[Page layout parsing data]
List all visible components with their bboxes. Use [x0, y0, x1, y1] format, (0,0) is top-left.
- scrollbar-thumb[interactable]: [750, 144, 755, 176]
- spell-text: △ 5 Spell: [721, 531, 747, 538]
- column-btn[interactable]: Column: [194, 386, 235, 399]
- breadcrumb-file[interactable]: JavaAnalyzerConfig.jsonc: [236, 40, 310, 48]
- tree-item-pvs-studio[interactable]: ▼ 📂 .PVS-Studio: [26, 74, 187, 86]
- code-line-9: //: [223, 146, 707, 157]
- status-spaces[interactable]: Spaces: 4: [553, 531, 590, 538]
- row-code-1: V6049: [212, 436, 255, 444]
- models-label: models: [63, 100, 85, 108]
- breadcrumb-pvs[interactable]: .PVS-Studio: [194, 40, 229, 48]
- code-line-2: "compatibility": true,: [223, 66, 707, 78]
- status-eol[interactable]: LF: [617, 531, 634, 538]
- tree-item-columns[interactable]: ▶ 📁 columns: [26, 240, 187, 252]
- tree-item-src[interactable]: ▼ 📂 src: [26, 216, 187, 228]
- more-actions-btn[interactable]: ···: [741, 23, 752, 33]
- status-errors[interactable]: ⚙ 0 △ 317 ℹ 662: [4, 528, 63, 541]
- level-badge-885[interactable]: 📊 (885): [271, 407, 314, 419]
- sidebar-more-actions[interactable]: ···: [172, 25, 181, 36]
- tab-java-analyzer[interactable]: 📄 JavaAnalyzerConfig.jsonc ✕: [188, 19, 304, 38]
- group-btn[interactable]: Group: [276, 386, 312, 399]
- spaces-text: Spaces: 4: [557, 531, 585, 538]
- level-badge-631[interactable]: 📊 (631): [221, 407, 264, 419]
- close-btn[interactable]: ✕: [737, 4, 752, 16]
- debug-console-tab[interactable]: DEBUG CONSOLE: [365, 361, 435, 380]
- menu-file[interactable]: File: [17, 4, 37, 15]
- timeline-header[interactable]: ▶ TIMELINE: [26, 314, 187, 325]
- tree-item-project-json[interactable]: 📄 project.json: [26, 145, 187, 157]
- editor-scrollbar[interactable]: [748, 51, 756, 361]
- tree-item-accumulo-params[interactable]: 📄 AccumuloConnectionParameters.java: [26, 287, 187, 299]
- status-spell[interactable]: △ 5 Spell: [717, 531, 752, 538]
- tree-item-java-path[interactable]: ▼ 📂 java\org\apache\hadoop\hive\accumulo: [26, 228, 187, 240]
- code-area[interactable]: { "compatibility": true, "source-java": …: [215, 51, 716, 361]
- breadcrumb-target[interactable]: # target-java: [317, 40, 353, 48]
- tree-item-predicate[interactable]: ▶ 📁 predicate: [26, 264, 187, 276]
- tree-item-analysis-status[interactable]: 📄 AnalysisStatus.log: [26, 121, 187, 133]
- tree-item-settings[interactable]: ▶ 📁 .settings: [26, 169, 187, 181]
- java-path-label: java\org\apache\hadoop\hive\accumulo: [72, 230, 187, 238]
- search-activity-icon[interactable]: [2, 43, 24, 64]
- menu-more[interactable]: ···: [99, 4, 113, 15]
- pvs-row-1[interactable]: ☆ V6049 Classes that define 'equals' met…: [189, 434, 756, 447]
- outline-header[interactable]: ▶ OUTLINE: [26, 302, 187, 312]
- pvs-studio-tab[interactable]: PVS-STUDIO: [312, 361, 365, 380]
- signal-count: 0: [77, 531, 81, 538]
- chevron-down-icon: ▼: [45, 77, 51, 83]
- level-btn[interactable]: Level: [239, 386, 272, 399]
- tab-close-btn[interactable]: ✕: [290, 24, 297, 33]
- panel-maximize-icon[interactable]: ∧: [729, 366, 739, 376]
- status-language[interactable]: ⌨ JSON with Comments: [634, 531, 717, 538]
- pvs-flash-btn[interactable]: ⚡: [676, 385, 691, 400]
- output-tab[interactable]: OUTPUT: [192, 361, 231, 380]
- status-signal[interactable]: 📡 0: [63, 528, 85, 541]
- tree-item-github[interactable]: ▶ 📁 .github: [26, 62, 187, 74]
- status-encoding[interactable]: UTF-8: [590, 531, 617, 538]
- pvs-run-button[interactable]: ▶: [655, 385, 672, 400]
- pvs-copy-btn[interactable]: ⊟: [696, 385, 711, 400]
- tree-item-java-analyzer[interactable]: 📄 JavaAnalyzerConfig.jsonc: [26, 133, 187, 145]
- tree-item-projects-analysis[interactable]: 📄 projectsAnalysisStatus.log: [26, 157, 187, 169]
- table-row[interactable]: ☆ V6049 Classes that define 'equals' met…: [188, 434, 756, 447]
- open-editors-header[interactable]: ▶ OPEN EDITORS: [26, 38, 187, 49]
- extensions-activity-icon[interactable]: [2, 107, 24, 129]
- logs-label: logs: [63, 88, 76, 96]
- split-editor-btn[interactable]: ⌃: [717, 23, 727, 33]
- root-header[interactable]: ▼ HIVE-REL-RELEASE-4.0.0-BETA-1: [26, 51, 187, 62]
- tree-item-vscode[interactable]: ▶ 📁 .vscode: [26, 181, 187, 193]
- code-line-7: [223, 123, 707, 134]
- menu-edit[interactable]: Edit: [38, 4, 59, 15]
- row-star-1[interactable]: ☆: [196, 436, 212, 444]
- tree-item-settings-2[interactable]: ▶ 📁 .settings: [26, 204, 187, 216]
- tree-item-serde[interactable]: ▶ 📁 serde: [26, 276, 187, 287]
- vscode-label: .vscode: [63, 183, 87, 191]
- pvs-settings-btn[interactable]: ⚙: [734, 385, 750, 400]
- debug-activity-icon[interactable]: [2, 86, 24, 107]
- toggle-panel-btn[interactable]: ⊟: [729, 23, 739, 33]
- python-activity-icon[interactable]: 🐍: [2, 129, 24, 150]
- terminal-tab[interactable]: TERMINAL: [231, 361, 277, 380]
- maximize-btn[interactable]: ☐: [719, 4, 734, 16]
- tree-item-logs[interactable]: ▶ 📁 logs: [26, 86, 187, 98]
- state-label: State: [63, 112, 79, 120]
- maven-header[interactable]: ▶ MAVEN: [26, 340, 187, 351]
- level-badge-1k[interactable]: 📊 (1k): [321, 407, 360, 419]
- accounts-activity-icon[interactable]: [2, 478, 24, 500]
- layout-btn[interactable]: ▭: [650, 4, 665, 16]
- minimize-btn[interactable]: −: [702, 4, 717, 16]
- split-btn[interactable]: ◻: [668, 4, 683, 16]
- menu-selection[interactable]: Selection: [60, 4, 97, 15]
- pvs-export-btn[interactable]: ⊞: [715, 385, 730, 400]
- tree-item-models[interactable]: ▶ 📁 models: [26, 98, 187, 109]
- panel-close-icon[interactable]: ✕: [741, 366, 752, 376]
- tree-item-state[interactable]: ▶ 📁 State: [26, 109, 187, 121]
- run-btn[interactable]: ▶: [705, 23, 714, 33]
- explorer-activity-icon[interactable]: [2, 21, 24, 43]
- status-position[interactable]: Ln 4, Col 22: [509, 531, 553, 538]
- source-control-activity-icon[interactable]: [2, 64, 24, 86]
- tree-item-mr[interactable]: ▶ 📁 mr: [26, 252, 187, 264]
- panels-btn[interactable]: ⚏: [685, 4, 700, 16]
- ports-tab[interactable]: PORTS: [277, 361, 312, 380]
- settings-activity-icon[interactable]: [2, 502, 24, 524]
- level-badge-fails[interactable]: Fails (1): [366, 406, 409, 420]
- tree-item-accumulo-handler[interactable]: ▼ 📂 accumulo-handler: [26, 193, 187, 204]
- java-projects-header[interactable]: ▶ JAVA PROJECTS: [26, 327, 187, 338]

» TASK REQUIREMENTS
Go through the records above, find every line with the word "level", and list those lines.

» FINISHED EXERCISE
- level-badge-885[interactable]: 📊 (885): [271, 407, 314, 419]
- level-badge-631[interactable]: 📊 (631): [221, 407, 264, 419]
- level-btn[interactable]: Level: [239, 386, 272, 399]
- level-badge-1k[interactable]: 📊 (1k): [321, 407, 360, 419]
- level-badge-fails[interactable]: Fails (1): [366, 406, 409, 420]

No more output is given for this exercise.